Burkeman rightly acknowledges that many people do not have the luxury to stop after three or four hours, but academics like myself (and other related knowledge workers) do. And if not stopping in the sense of turning off the computer and playing video games, at the very least, stopping in the sense of closing the LaTeX file and switching to less mentally-demanding tasks like scraping data, responding to emails, reading articles, etc.
The three or four hours rule is not revolutionary. Or, not any more. Especially after the past year and a half, my perception is that the oppressive “butts in seats” ethos is on the decline while the recognition that people are not robots—and therefore have cognitive limits and need breaks—is on the up-and-up.
Even so, stopping is hard. Harder, sometimes, than doing the three or four hours of work. Burkeman recognizes that even when no one is forcing us to work past our three or four hours, we nonetheless feel compelled to do so—whether out of a sense of obligation, or “culture,” or a desire to be in control or on top of things. He writes:
The truly valuable skill here isn’t the capacity to push yourself harder, but to stop and recuperate despite the discomfort of knowing that work remains unfinished, emails unanswered, other people’s demands unfulfilled.
This desire for an Inbox Zero for life—a To-do List Zero—compels us to keep working. But achieving such a goal is impossible. And more than impossible, undesirable. Practically, zeroing out your to-do list puts you back at square one tomorrow. For example, if I were somehow able to send every in-progress article to a journal tonight, tomorrow, I would not be able to just wake up and play video games for the next 40 years—I’d have to start a new article. From scratch. Which is hard—harder than working on an article that’s 68 percent of the way there.

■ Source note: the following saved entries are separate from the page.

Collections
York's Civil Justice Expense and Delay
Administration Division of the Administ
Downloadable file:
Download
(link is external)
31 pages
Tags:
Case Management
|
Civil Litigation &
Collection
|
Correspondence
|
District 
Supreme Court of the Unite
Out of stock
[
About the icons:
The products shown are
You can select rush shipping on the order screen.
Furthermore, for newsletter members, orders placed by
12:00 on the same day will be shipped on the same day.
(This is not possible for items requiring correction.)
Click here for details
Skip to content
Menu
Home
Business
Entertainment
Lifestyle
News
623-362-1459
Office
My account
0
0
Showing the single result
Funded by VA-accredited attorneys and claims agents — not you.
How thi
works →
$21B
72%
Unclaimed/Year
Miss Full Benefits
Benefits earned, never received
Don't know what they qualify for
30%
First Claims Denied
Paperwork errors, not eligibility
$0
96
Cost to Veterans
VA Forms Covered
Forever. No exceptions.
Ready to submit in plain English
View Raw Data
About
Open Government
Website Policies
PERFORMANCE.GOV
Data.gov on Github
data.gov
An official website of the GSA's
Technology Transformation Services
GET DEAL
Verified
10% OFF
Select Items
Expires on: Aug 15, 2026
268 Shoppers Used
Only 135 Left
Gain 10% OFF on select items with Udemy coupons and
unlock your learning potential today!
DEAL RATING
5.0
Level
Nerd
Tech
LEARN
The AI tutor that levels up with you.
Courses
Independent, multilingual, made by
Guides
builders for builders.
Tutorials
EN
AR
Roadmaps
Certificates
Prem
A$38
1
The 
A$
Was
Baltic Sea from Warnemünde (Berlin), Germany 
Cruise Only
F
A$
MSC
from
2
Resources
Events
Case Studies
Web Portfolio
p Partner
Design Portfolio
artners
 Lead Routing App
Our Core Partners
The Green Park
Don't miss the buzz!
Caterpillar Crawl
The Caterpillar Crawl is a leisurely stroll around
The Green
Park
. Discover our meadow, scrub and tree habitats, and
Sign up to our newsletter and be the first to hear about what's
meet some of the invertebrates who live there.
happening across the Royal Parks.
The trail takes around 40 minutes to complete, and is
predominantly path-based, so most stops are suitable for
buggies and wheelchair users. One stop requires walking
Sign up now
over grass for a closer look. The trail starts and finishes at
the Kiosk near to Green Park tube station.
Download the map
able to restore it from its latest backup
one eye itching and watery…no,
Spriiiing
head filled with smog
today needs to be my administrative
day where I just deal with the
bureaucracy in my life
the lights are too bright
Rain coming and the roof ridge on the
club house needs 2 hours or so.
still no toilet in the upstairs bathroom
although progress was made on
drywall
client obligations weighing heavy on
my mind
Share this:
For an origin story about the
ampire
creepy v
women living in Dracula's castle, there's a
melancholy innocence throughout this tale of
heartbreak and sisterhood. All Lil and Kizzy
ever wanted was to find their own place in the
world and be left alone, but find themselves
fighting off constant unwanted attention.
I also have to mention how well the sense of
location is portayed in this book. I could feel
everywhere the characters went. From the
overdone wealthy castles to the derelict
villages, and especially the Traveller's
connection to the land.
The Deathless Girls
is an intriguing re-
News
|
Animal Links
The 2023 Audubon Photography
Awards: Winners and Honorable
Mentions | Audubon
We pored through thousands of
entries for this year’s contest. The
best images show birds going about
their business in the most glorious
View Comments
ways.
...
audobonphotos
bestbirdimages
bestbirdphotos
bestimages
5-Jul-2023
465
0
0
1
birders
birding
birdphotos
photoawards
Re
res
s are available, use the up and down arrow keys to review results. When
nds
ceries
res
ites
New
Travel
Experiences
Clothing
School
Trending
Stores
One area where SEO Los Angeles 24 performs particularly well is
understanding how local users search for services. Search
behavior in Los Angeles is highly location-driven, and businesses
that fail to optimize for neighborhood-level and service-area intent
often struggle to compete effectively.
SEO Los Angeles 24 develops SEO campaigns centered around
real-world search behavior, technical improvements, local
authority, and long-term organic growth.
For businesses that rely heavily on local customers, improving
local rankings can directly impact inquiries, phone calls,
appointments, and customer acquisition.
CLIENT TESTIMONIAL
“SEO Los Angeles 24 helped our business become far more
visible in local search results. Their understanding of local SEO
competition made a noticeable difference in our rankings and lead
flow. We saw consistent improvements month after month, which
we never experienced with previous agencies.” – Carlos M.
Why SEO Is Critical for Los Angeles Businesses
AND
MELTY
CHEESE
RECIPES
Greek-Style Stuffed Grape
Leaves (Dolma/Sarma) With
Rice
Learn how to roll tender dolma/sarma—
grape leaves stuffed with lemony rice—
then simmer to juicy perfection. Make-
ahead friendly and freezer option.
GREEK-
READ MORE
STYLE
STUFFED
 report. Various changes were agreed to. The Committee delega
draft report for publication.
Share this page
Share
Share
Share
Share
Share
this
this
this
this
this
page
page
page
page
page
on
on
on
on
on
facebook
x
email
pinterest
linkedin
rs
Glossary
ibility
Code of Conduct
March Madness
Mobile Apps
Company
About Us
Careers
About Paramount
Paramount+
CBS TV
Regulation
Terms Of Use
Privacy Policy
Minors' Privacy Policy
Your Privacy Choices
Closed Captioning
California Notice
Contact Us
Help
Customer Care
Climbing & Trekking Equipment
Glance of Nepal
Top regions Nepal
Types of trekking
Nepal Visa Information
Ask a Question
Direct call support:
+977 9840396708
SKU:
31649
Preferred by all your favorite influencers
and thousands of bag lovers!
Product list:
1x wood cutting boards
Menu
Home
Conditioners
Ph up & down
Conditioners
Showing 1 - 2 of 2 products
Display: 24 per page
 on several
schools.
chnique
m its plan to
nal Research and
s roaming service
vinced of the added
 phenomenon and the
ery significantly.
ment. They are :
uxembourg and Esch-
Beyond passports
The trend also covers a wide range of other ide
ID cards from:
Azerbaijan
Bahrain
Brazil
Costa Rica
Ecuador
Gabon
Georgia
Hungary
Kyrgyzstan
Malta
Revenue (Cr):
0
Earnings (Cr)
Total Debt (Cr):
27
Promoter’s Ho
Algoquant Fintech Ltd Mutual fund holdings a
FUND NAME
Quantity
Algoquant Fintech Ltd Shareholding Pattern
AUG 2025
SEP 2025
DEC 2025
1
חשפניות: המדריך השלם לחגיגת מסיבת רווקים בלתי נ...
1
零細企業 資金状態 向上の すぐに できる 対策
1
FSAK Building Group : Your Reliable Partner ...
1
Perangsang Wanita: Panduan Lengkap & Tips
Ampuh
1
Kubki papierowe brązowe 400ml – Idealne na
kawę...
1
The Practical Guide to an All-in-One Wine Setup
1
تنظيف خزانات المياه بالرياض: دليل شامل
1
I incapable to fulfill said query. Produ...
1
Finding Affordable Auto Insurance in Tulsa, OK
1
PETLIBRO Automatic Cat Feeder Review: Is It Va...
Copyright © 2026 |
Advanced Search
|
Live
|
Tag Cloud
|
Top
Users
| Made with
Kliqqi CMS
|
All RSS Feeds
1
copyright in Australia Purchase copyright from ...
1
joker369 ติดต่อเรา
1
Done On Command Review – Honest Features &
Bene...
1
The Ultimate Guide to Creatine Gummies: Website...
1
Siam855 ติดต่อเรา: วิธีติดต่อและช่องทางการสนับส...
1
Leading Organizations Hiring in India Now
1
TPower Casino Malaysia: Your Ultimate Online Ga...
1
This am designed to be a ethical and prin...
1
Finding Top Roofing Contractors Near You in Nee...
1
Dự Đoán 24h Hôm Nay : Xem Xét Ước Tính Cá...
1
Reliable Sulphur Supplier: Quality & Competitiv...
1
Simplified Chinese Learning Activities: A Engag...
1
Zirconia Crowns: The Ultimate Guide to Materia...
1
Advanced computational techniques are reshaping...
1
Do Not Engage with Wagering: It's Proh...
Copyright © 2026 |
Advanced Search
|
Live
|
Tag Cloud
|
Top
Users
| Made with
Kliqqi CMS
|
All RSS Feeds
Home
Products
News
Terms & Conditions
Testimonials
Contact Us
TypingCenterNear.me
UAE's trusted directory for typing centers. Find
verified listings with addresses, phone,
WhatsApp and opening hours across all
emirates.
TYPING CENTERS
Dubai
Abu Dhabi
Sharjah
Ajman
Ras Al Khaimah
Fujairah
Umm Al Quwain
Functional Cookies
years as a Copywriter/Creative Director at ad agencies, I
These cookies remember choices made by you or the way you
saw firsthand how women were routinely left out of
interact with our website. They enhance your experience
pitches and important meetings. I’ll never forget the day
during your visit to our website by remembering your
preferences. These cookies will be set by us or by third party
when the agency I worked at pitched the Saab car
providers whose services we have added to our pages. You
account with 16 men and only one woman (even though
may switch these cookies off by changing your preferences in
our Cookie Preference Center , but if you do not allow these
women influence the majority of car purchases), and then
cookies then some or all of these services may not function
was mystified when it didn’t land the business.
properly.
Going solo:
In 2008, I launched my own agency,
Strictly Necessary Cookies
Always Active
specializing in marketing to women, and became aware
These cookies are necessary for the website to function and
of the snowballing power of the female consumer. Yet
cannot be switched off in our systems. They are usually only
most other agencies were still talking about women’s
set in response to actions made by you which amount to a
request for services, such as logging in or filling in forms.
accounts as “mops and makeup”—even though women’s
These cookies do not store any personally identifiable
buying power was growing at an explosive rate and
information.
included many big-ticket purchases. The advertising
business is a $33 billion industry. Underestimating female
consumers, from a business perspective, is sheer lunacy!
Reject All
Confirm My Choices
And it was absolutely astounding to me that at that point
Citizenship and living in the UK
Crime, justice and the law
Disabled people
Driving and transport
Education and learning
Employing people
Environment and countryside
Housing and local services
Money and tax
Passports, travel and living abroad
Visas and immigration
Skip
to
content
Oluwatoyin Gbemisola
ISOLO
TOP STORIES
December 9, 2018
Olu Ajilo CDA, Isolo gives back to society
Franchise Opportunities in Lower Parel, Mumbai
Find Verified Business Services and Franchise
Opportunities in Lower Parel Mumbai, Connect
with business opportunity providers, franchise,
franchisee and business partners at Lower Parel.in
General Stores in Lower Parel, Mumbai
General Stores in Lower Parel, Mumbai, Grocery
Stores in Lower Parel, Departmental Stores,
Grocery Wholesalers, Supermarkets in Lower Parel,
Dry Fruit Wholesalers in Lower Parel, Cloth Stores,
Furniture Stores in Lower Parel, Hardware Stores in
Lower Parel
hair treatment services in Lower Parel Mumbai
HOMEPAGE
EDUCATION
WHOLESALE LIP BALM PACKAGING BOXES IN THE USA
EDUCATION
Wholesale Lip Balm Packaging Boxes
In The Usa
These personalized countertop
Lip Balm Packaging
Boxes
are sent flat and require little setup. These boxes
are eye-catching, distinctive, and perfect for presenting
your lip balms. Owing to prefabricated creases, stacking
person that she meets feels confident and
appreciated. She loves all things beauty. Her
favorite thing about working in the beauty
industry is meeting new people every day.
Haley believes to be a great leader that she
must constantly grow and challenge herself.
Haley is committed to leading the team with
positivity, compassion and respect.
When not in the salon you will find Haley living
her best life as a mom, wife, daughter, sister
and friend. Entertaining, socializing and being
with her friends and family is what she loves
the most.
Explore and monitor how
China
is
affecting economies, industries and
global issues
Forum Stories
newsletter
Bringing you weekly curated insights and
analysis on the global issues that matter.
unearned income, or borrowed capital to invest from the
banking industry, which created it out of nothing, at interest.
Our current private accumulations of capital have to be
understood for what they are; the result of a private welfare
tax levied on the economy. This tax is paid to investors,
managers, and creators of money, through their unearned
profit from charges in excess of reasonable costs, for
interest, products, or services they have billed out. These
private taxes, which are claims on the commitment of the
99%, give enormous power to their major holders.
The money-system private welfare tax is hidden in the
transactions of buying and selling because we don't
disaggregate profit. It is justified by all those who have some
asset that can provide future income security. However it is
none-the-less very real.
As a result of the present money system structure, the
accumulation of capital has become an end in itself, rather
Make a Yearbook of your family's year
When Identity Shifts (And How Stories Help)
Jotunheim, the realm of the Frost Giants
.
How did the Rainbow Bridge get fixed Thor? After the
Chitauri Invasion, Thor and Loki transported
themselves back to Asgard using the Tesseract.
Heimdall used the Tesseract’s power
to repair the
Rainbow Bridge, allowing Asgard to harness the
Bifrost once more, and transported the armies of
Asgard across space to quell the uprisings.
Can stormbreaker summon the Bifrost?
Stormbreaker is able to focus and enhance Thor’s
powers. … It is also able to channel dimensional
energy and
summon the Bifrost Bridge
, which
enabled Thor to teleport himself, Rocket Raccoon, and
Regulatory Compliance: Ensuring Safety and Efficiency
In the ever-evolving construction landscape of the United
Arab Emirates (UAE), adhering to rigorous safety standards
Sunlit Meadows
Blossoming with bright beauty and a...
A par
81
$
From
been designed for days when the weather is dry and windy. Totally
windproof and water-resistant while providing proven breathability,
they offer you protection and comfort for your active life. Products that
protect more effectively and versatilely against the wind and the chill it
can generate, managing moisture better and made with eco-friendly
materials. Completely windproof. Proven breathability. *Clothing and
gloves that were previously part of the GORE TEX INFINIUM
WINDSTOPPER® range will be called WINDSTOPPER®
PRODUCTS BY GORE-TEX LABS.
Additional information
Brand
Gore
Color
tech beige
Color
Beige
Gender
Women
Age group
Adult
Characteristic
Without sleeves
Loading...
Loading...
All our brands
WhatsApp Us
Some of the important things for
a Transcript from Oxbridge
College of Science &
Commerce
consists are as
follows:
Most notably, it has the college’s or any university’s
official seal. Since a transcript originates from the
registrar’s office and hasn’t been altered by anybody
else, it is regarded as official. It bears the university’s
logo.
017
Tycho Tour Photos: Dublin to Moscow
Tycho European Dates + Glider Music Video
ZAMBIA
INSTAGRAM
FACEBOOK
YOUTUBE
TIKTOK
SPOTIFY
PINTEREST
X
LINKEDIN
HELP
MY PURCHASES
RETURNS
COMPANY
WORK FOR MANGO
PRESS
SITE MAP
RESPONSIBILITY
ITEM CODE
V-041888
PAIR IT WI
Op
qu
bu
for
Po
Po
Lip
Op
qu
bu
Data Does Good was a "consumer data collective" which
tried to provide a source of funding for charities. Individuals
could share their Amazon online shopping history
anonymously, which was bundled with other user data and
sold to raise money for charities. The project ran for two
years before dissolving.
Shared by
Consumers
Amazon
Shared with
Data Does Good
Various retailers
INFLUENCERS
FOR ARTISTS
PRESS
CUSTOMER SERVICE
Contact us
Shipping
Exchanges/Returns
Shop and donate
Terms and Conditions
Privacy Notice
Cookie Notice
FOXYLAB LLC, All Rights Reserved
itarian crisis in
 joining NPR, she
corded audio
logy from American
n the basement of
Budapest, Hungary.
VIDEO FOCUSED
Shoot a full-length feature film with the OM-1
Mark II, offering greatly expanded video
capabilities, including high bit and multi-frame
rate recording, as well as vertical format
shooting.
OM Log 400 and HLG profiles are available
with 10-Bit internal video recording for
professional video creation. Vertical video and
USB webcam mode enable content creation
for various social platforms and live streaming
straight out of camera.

And philosophically, I chose this line of work because I am curious about how the world works. I have questions, and I want to find answers. Publishing articles A, B, and C does not mean that all of my questions have been answered. It just means that it’s time to move on to questions D, E, and F. Other knowledge workers have similar motivations.
Finishing your to-do list does not mean that you close the book on work and get to go sit on the beach. You are probably the kind of person who is going to create more work for yourself. And that is good in the long term. As Austin Kleon writes:
The creative journey is not one in which at the end you wake up in some mythical, happy, foreign land. The creative journey is one in which you wake up every day..with more work to do.
But if you’re just going to create more work for yourself, if you’re on a treadmill of problem solving, then there is no rush—and no way—to get to To-do List Zero. As Burkeman points out, on such a journey, the skill to cultivate is not how to get more done, but learning when to stop so that tomorrow you can perform at your best.
I am reminded of something Napoleon once said:
“Various subjects and affairs are stored away in my brain as in a chest of drawers. When I want to take up any business, I shut one drawer and open another. None of them ever gets mixed, and never does this inconvenience me or fatigue me. If I feel sleepy, I shut all the drawers and go to sleep.”
Shutting the drawers—stopping, resting—is a skill, one I am trying to get better at. But, then again, “getting better at resting” sounds a like work.